VO2 off-kinetics demonstrated the highest z-score differences between healthy participants and patients with HF. Furthermore, off-kinetics were strongly associated with VO2peak. In contrast, ramp-kinetics and on-kinetics showed only minimal z-score differences between healthy participants and patients with HF. The best on- and off-kinetic parameters significantly improved a model to predict disease severity. However, there was no significant additional value of VO2-kinetics when VO2peak was part of the model.
Publication 6: Composite Measures of Physical Fitness to Discriminate between Healthy Aging and Heart Failure: the COmPLETE Study (6).
Nine out of ten calculated HDs showed evidence of group differences between the Healthy and the HF group (p ≤ 0.002), and most models presented a negative estimate of the interaction term age by group (p < 0.05 for eight out of ten HDs).
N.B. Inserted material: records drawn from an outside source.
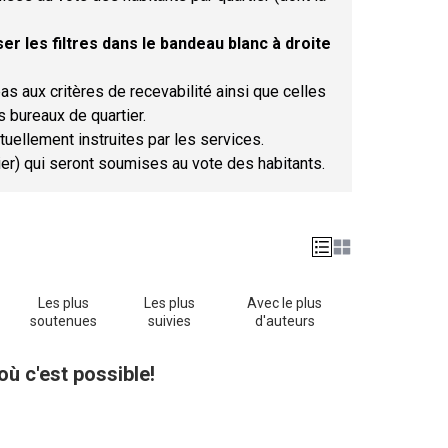
er les filtres dans le bandeau blanc à droite
as aux critères de recevabilité ainsi que celles
s bureaux de quartier.
tuellement instruites par les services.
tier) qui seront soumises au vote des habitants.
Les plus
Les plus
Avec le plus
soutenues
suivies
d'auteurs
où c'est possible!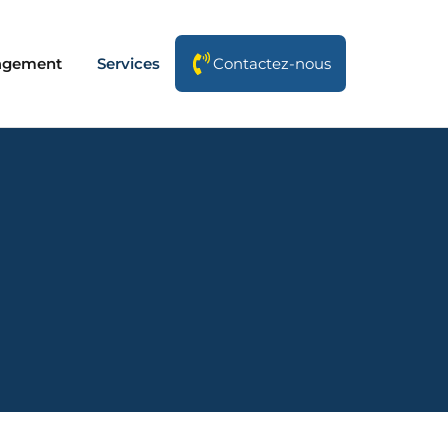
agement
Services
Contactez-nous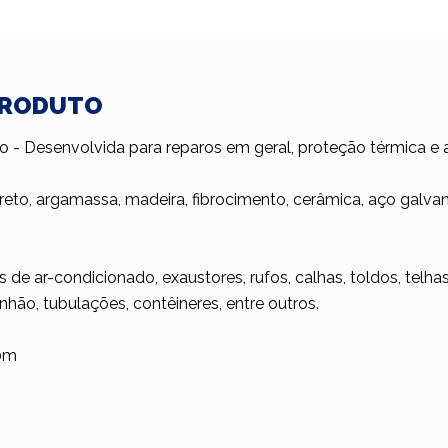
PRODUTO
o - Desenvolvida para reparos em geral, proteção térmica e an
eto, argamassa, madeira, fibrocimento, cerâmica, aço galvani
as de ar-condicionado, exaustores, rufos, calhas, toldos, telh
hão, tubulações, contêineres, entre outros.
10m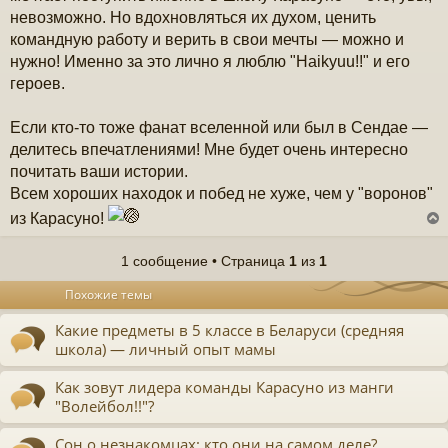
невозможно. Но вдохновляться их духом, ценить
командную работу и верить в свои мечты — можно и
нужно! Именно за это лично я люблю "Haikyuu!!" и его
героев.
Если кто-то тоже фанат вселенной или был в Сендае —
делитесь впечатлениями! Мне будет очень интересно
почитать ваши истории.
Всем хороших находок и побед не хуже, чем у "воронов"
из Карасуно!
1 сообщение • Страница
1
из
1
у
Похожие темы
т
ь
Какие предметы в 5 классе в Беларуси (средняя
с
школа) — личный опыт мамы
к
Как зовут лидера команды Карасуно из манги
"Волейбол!!"?
ч
Сон о незнакомцах: кто они на самом деле?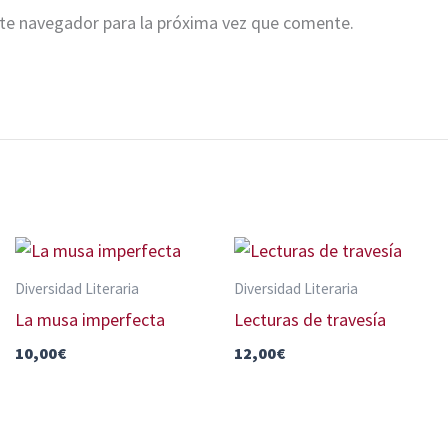
ste navegador para la próxima vez que comente.
Diversidad Literaria
Diversidad Literaria
La musa imperfecta
Lecturas de travesía
10,00
€
12,00
€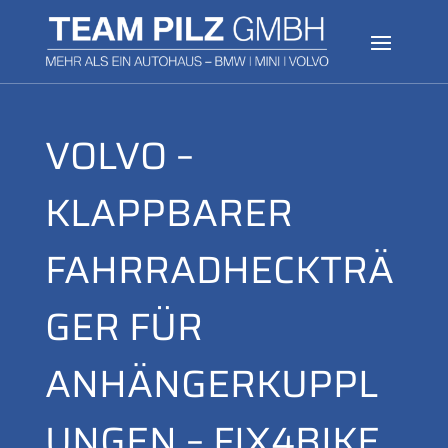
VOLVO –
KLAPPBARER
FAHRRADHECKTRÄ
GER FÜR
ANHÄNGERKUPPL
UNGEN – FIX4BIKE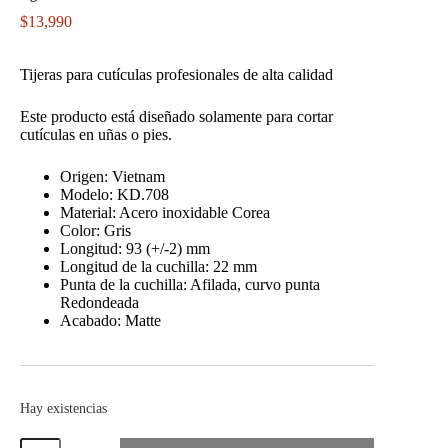
$
13,990
Tijeras para cutículas profesionales de alta calidad
Este producto está diseñado solamente para cortar
cutículas en uñas o pies.
Origen: Vietnam
Modelo: KD.708
Material: Acero inoxidable Corea
Color: Gris
Longitud: 93 (+/-2) mm
Longitud de la cuchilla: 22 mm
Punta de la cuchilla: Afilada, curvo punta
Redondeada
Acabado: Matte
Hay existencias
Tijeras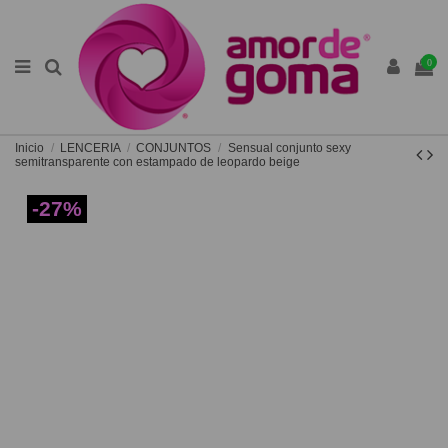
0
Inicio
LENCERIA
CONJUNTOS
Sensual conjunto sexy
semitransparente con estampado de leopardo beige
-27%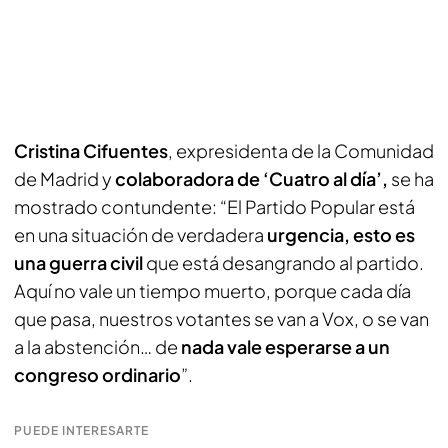
Cristina Cifuentes
, expresidenta de la Comunidad
de Madrid y
colaboradora de ‘Cuatro al día’,
se ha
mostrado contundente: “El Partido Popular está
en una situación de verdadera
urgencia, esto es
una guerra civil
que está desangrando al partido.
Aquí no vale un tiempo muerto, porque cada día
que pasa, nuestros votantes se van a Vox, o se van
a la abstención… de
nada vale esperarse a un
congreso ordinario
”.
PUEDE INTERESARTE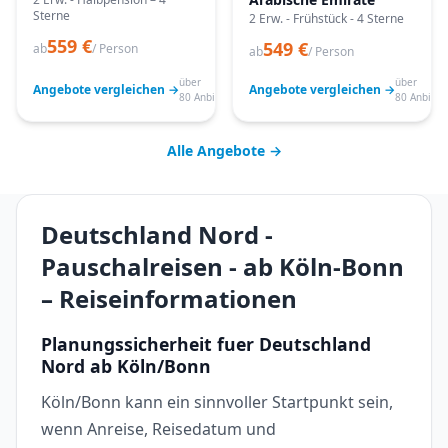
Sterne
2 Erw. - Frühstück - 4 Sterne
559 €
549 €
ab
/ Person
ab
/ Person
über
über
Angebote vergleichen →
Angebote vergleichen →
80 Anbieter
80 Anbiete
Alle Angebote →
Deutschland Nord -
Pauschalreisen - ab Köln-Bonn
– Reiseinformationen
Planungssicherheit fuer Deutschland
Nord ab Köln/Bonn
Köln/Bonn kann ein sinnvoller Startpunkt sein,
wenn Anreise, Reisedatum und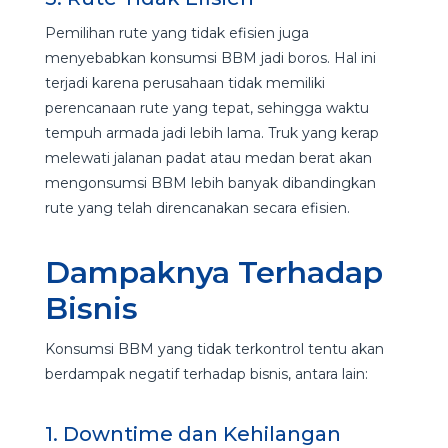
Pemilihan rute yang tidak efisien juga
menyebabkan konsumsi BBM jadi boros. Hal ini
terjadi karena perusahaan tidak memiliki
perencanaan rute yang tepat, sehingga waktu
tempuh armada jadi lebih lama. Truk yang kerap
melewati jalanan padat atau medan berat akan
mengonsumsi BBM lebih banyak dibandingkan
rute yang telah direncanakan secara efisien.
Dampaknya Terhadap
Bisnis
Konsumsi BBM yang tidak terkontrol tentu akan
berdampak negatif terhadap bisnis, antara lain:
1. Downtime dan Kehilangan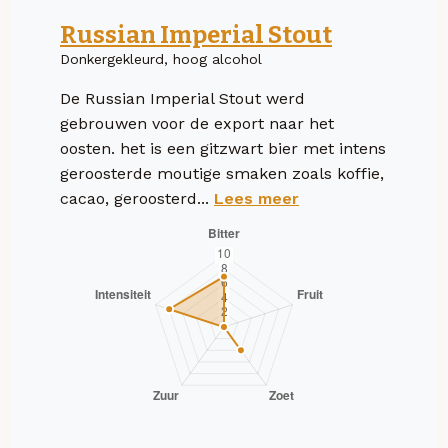
Russian Imperial Stout
Donkergekleurd, hoog alcohol
De Russian Imperial Stout werd
gebrouwen voor de export naar het
oosten. het is een gitzwart bier met intens
geroosterde moutige smaken zoals koffie,
cacao, geroosterd...
Lees meer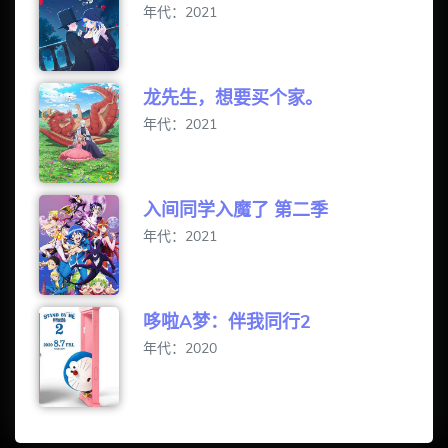
年代：2021
龙先生，想要买个家。
年代：2021
入间同学入魔了 第二季
年代：2021
哆啦A梦：伴我同行2
年代：2020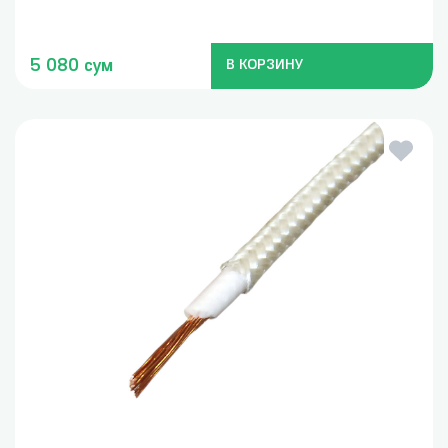
5 080 сум
В КОРЗИНУ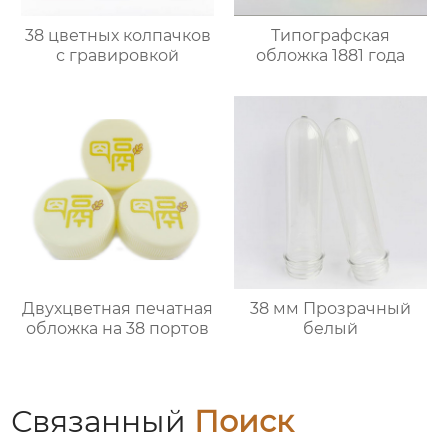
38 цветных колпачков
Типографская
с гравировкой
обложка 1881 года
Двухцветная печатная
38 мм Прозрачный
обложка на 38 портов
белый
Связанный
Поиск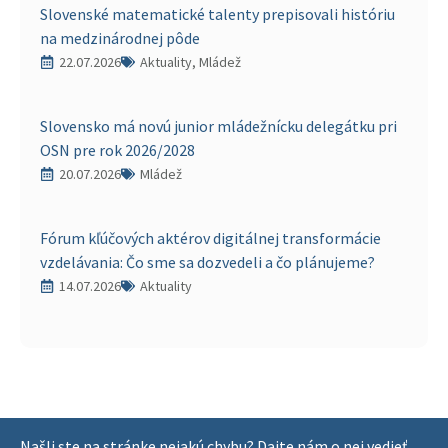
Slovenské matematické talenty prepisovali históriu
na medzinárodnej pôde
22.07.2026
Aktuality, Mládež
Slovensko má novú junior mládežnícku delegátku pri
OSN pre rok 2026/2028
20.07.2026
Mládež
Fórum kľúčových aktérov digitálnej transformácie
vzdelávania: Čo sme sa dozvedeli a čo plánujeme?
14.07.2026
Aktuality
Našli ste na stránke nejakú chybu? Dajte nám o nej vedieť.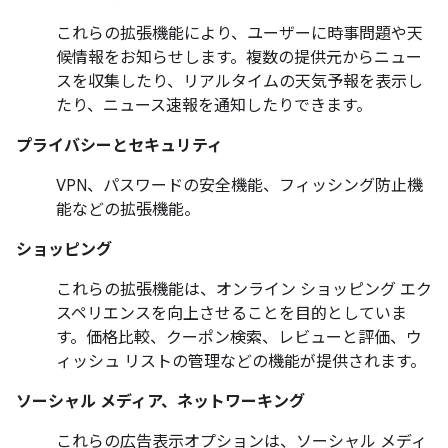
これらの拡張機能により、ユーザーに時事問題や天
候情報をお知らせします。複数の提供元からニュー
スを収集したり、リアルタイムの天気予報を表示し
たり、ニュース速報を通知したりできます。
プライバシーとセキュリティ
VPN、パスワードの安全機能、フィッシング防止機
能などの拡張機能。
ショッピング
これらの拡張機能は、オンライン ショッピング エク
スペリエンスを向上させることを目的としていま
す。価格比較、クーポン検索、レビューと評価、ウ
ィッシュ リストの管理などの機能が提供されます。
ソーシャル メディア、ネットワーキング
これらの広告表示オプションは、ソーシャル メディ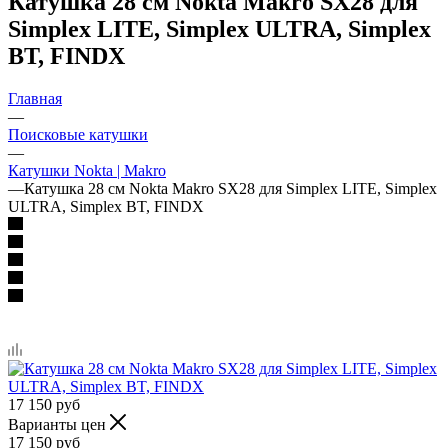
Катушка 28 см Nokta Makro SX28 для
Simplex LITE, Simplex ULTRA, Simplex
BT, FINDX
Главная
—
Поисковые катушки
—
Катушки Nokta | Makro
—
Катушка 28 см Nokta Makro SX28 для Simplex LITE, Simplex
ULTRA, Simplex BT, FINDX
17 150
руб
Варианты цен
17 150
руб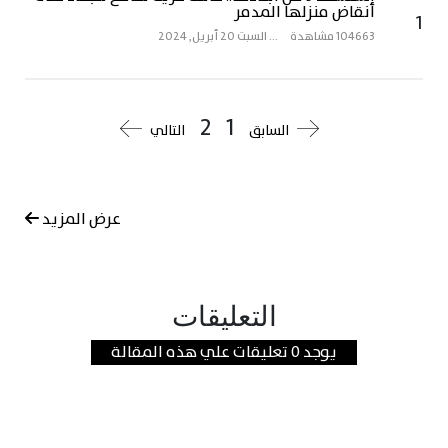
أنقاض منزلها المدمر
1
104663 مشاهدة
...
السبت 20 أبريل, 2024
2
1
السابق
التالي
عرض المزيد
التعليقات
يوجد 0 تعليقات علي هذه المقالة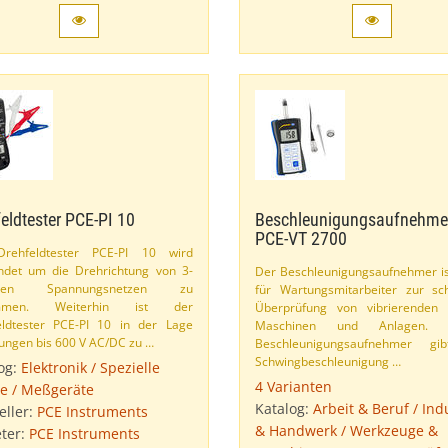
eldtester PCE-​PI 10
Beschleunigungsaufnehme
PCE-​VT 2700
rehfeldtester PCE-​PI 10 wird
det um die Drehrichtung von 3-​
Der Beschleunigungsaufnehmer is
igen Spannungsnetzen zu
für Wartungsmitarbeiter zur sc
immen. Weiterhin ist der
Überprüfung von vibrierenden T
ldtester PCE-​PI 10 in der Lage
Maschinen und Anlagen. D
ngen bis 600 V AC/​DC zu …
Beschleunigungsaufnehmer gi
Schwingbeschleunigung …
og:
Elektronik / Spezielle
4 Varianten
e / Meßgeräte
Katalog:
Arbeit & Beruf / Ind
eller:
PCE Instruments
& Handwerk / Werkzeuge &
ter:
PCE Instruments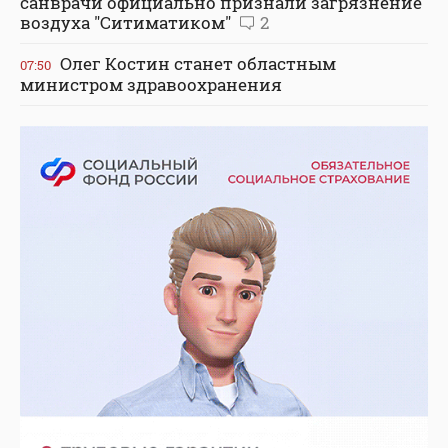
санврачи официально признали загрязнение
воздуха "Ситиматиком"
2
Олег Костин станет областным
07:50
министром здравоохранения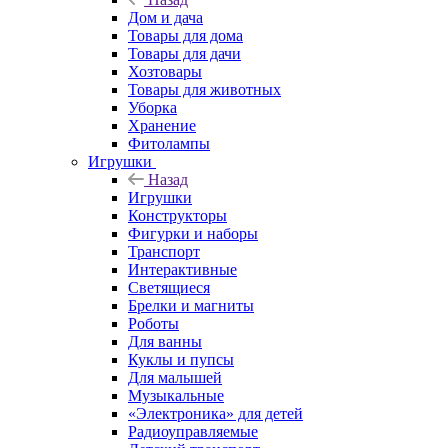
Дом и дача
Товары для дома
Товары для дачи
Хозтовары
Товары для животных
Уборка
Хранение
Фитолампы
Игрушки
Назад
Игрушки
Конструкторы
Фигурки и наборы
Транспорт
Интерактивные
Светящиеся
Брелки и магниты
Роботы
Для ванны
Куклы и пупсы
Для малышей
Музыкальные
«Электроника» для детей
Радиоуправляемые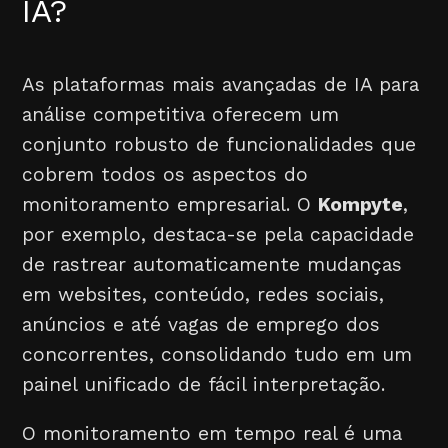
IA?
As plataformas mais avançadas de IA para
análise competitiva oferecem um
conjunto robusto de funcionalidades que
cobrem todos os aspectos do
monitoramento empresarial. O
Kompyte
,
por exemplo, destaca-se pela capacidade
de rastrear automaticamente mudanças
em websites, conteúdo, redes sociais,
anúncios e até vagas de emprego dos
concorrentes, consolidando tudo em um
painel unificado de fácil interpretação.
O monitoramento em tempo real é uma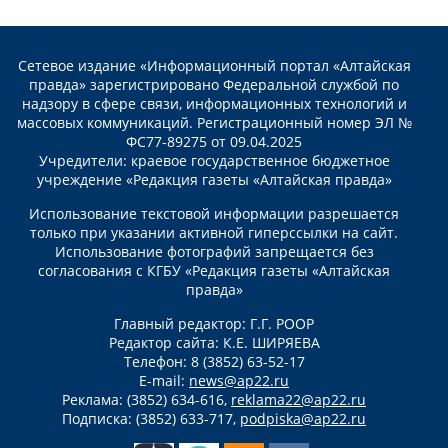
Сетевое издание «Информационный портал «Алтайская
правда» зарегистрировано Федеральной службой по
надзору в сфере связи, информационных технологий и
массовых коммуникаций. Регистрационный номер ЭЛ №
ФС77-89275 от 09.04.2025
Учредители: краевое государственное бюджетное
учреждение «Редакция газеты «Алтайская правда»
Использование текстовой информации разрешается
только при указании активной гиперссылки на сайт.
Использование фотографий запрещается без
согласования с КГБУ «Редакция газеты «Алтайская
правда»
Главный редактор: Г.Г. РООР
Редактор сайта: К.Е. ШИРЯЕВА
Телефон: 8 (3852) 63-52-17
E-mail:
news@ap22.ru
Реклама: (3852) 634-616,
reklama22@ap22.ru
Подписка: (3852) 633-717,
podpiska@ap22.ru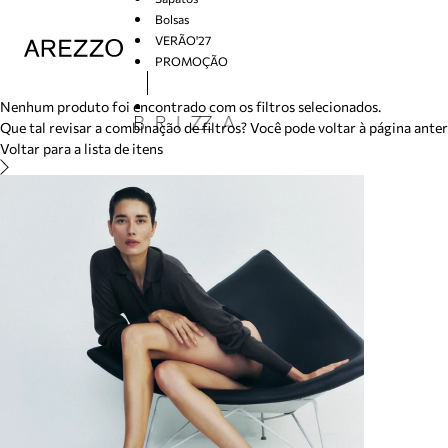
/search/not-found?previousSearch=&resultType=1
Bolsas
VERÃO'27
PROMOÇÃO
Arezzo
Nenhum produto foi encontrado com os filtros selecionados.
Que tal revisar a combinação de filtros? Você pode voltar à página ante
Voltar para a lista de itens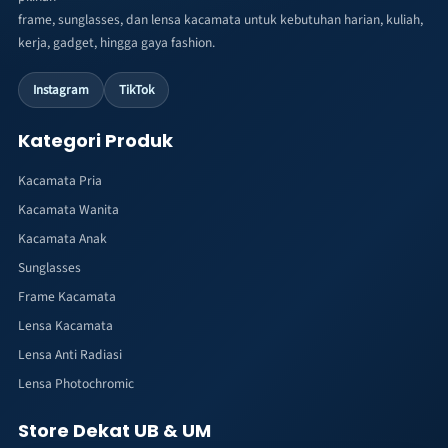
frame, sunglasses, dan lensa kacamata untuk kebutuhan harian, kuliah,
kerja, gadget, hingga gaya fashion.
Instagram
TikTok
Kategori Produk
Kacamata Pria
Kacamata Wanita
Kacamata Anak
Sunglasses
Frame Kacamata
Lensa Kacamata
Lensa Anti Radiasi
Lensa Photochromic
Store Dekat UB & UM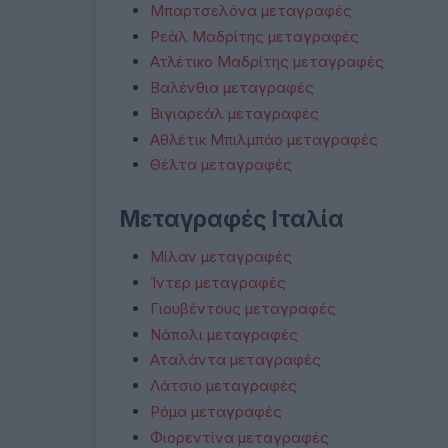
Μπαρτσελόνα μεταγραφές
Ρεάλ Μαδρίτης μεταγραφές
Ατλέτικο Μαδρίτης μεταγραφές
Βαλένθια μεταγραφές
Βιγιαρεάλ μεταγραφές
Αθλέτικ Μπιλμπάο μεταγραφές
Θέλτα μεταγραφές
Μεταγραφές Ιταλία
Μίλαν μεταγραφές
Ίντερ μεταγραφές
Γιουβέντους μεταγραφές
Νάπολι μεταγραφές
Αταλάντα μεταγραφές
Λάτσιο μεταγραφές
Ρόμα μεταγραφές
Φιορεντίνα μεταγραφές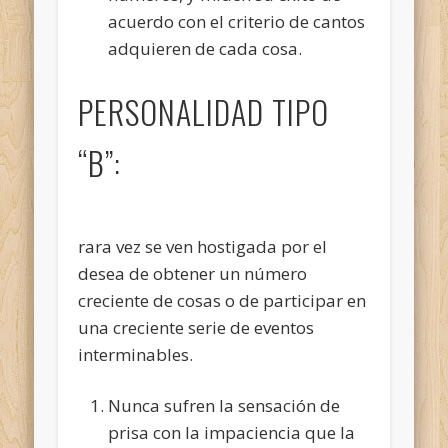
acuerdo con el criterio de cantos
adquieren de cada cosa.
PERSONALIDAD TIPO
“B”:
rara vez se ven hostigada por el
desea de obtener un número
creciente de cosas o de participar en
una creciente serie de eventos
interminables.
Nunca sufren la sensación de
prisa con la impaciencia que la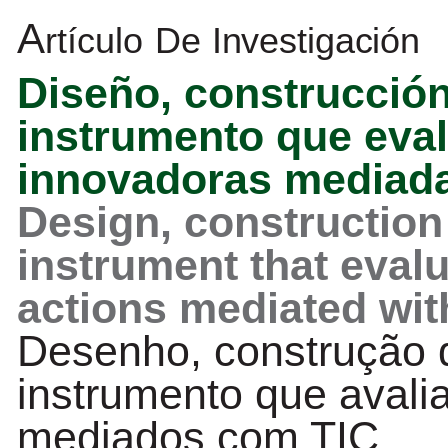
A
rtículo
De
Investigación
Diseño, construcción
instrumento que eva
innovadoras
mediad
Design,
construction
instrument
that
evalu
actions mediated wit
Desenho,
construção
instrumento
que avali
mediados com TIC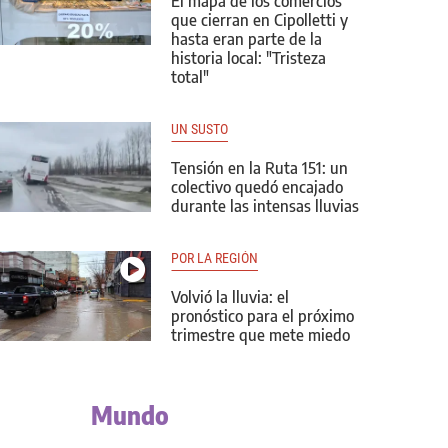
El mapa de los comercios
que cierran en Cipolletti y
hasta eran parte de la
historia local: "Tristeza
total"
UN SUSTO
Tensión en la Ruta 151: un
colectivo quedó encajado
durante las intensas lluvias
POR LA REGIÓN
Volvió la lluvia: el
pronóstico para el próximo
trimestre que mete miedo
Mundo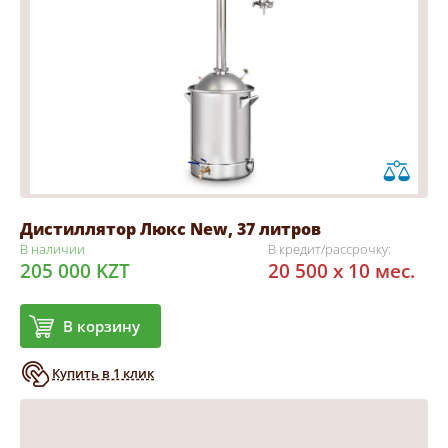
Дистиллятор Люкс New, 37 литров
В наличии
В кредит/рассрочку:
205 000 KZT
20 500 x 10 мес.
В корзину
Купить в 1 клик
The predictive performance of HF cases of the base model significantly increased by adding HD General health or HD Fitness with an increase in the AUC estimate from 0.63 to 0.89 and 0.84, respectively. HD Cardiovascular endurance alone reached an AUC of 0.88. Further, there is evidence that the combination of HD Cardiovascular endurance and HD General health shows superior predictive power compared to when using HDs alone.
Conclusions
The results of this thesis provide further knowledge and advances in the assessment of physical fitness, particularly CPET markers for risk stratification and management of chronic diseases such as HF. According to our literature review: a multi-parameter approach including VO2peak, VE/VCO2 slope, and EOV is recommended when assessing HF patients with reduced ejection fraction by CPET. The application of the provided age-dependent exhaustion criteria reduces the risk of underestimating VO2peak and provides a simple, yet effective tool. Further, reference values for maximal and several submaximal CPET parameters over a large age range are novel and differences to other studies are clinically highly relevant. Vigorous-intensity PA showed a strong positive association with higher VO2peak and other performance-related CPET parameters within the healthy cohort. Further, VO2-kinetics can provide an acceptable substitute if VO2peak cannot be determined. VO2 off-kinetics appears to be superior for distinguishing patients with HF and healthy participants compared to VO2 on-kinetics and ramp-kinetics. Finally, when combining several physical fitness biomarkers, a significant difference in HD between healthy individuals and patients with HF can be observed. The application of HD could strengthen a comprehensive assessment of physical fitness and may present an optimal target for interventions to slow the decline of physical fitness with aging and, therefore, to increase healthspan.